ABOUT THIS TASK
Lines containing "Output" should be pulled from the material below.

MATERIAL SHOWN
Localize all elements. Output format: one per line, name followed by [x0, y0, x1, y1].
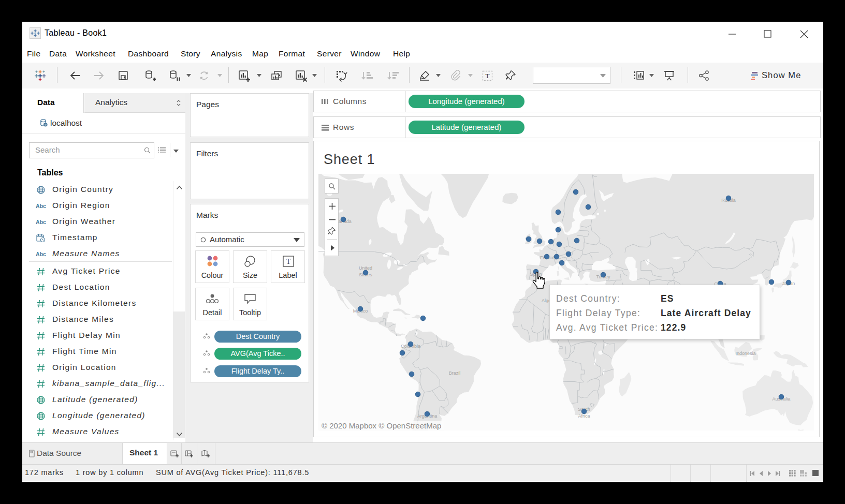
svg-text:Abc: Abc: [36, 251, 46, 257]
svg-text:T: T: [486, 72, 490, 80]
svg-text:United: United: [359, 265, 372, 271]
svg-text:Indonesia: Indonesia: [735, 351, 755, 356]
svg-text:T: T: [286, 258, 291, 265]
svg-text:Brazil: Brazil: [449, 370, 461, 376]
svg-text:Abc: Abc: [36, 219, 46, 225]
svg-text:Abc: Abc: [36, 203, 46, 209]
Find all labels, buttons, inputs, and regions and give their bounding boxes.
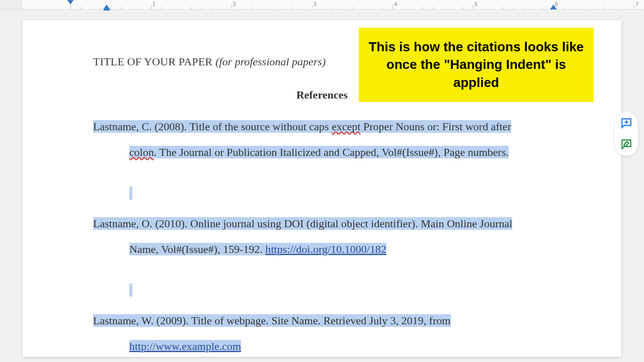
ruler-number: 7 — [635, 1, 638, 7]
horizontal-ruler[interactable]: 1234567 — [0, 0, 644, 10]
selection-stub — [129, 187, 132, 200]
ruler-number: 4 — [394, 1, 397, 7]
ruler-number: 5 — [474, 1, 477, 7]
ruler-number: 1 — [152, 1, 155, 7]
title-plain: TITLE OF YOUR PAPER — [93, 55, 215, 68]
first-line-indent-marker[interactable] — [67, 0, 74, 5]
ruler-number: 2 — [233, 1, 236, 7]
citation[interactable]: Lastname, W. (2009). Title of webpage. S… — [93, 308, 551, 359]
citation[interactable]: Lastname, C. (2008). Title of the source… — [93, 114, 551, 165]
suggest-edits-icon — [620, 138, 633, 151]
add-comment-button[interactable] — [619, 116, 634, 131]
spelling-error[interactable]: colon — [129, 146, 154, 158]
url-link[interactable]: http://www.example.com — [129, 340, 241, 352]
left-indent-marker[interactable] — [104, 9, 110, 11]
citation[interactable]: Lastname, O. (2010). Online journal usin… — [93, 211, 551, 262]
side-toolbar — [615, 112, 638, 156]
suggest-edits-button[interactable] — [619, 137, 634, 152]
annotation-callout: This is how the citations looks like onc… — [359, 28, 594, 102]
title-italic: (for professional papers) — [215, 55, 326, 68]
right-indent-marker[interactable] — [550, 5, 557, 10]
doi-link[interactable]: https://doi.org/10.1000/182 — [266, 243, 386, 255]
annotation-text: This is how the citations looks like onc… — [366, 38, 587, 91]
add-comment-icon — [620, 117, 633, 130]
selection-stub — [129, 284, 132, 297]
spelling-error[interactable]: except — [332, 120, 360, 133]
ruler-number: 3 — [313, 1, 316, 7]
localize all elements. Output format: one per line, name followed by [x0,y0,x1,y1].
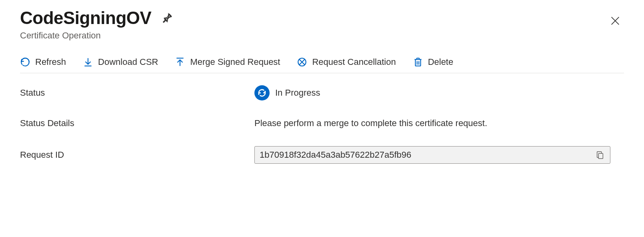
page-title: CodeSigningOV [20,8,151,28]
status-details-value: Please perform a merge to complete this … [254,118,624,129]
status-value-wrap: In Progress [254,85,624,100]
details-section: Status In Progress Status Details Please… [20,85,624,164]
merge-signed-button[interactable]: Merge Signed Request [175,57,280,67]
svg-rect-3 [598,153,603,159]
status-details-label: Status Details [20,118,254,129]
close-icon [610,15,621,26]
page-subtitle: Certificate Operation [20,30,175,41]
status-label: Status [20,88,254,98]
download-csr-label: Download CSR [98,57,158,67]
request-id-value: 1b70918f32da45a3ab57622b27a5fb96 [260,150,411,160]
cancel-icon [297,57,307,67]
download-csr-button[interactable]: Download CSR [83,57,158,67]
upload-icon [175,57,185,67]
pin-button[interactable] [159,10,175,26]
copy-button[interactable] [595,150,605,160]
status-value: In Progress [275,88,320,98]
refresh-icon [20,57,30,67]
request-id-field: 1b70918f32da45a3ab57622b27a5fb96 [254,146,610,164]
status-row: Status In Progress [20,85,624,100]
trash-icon [413,57,423,67]
title-block: CodeSigningOV Certificate Operation [20,8,175,41]
request-cancellation-label: Request Cancellation [312,57,396,67]
toolbar: Refresh Download CSR Merge Signed Reques… [20,57,624,73]
request-id-row: Request ID 1b70918f32da45a3ab57622b27a5f… [20,146,624,164]
copy-icon [596,151,604,159]
request-cancellation-button[interactable]: Request Cancellation [297,57,396,67]
merge-signed-label: Merge Signed Request [190,57,280,67]
request-id-label: Request ID [20,150,254,160]
header: CodeSigningOV Certificate Operation [20,8,624,41]
delete-label: Delete [428,57,454,67]
delete-button[interactable]: Delete [413,57,454,67]
in-progress-icon [254,85,270,100]
close-button[interactable] [606,12,624,30]
status-details-row: Status Details Please perform a merge to… [20,118,624,129]
download-icon [83,57,93,67]
refresh-label: Refresh [35,57,66,67]
pin-icon [162,12,173,24]
refresh-button[interactable]: Refresh [20,57,66,67]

TASK SOLUTION
Localize all elements. Output format: one per line, name followed by [x0, y0, x1, y1].
localize all elements. Output format: one per line, name followed by [x0,y0,x1,y1].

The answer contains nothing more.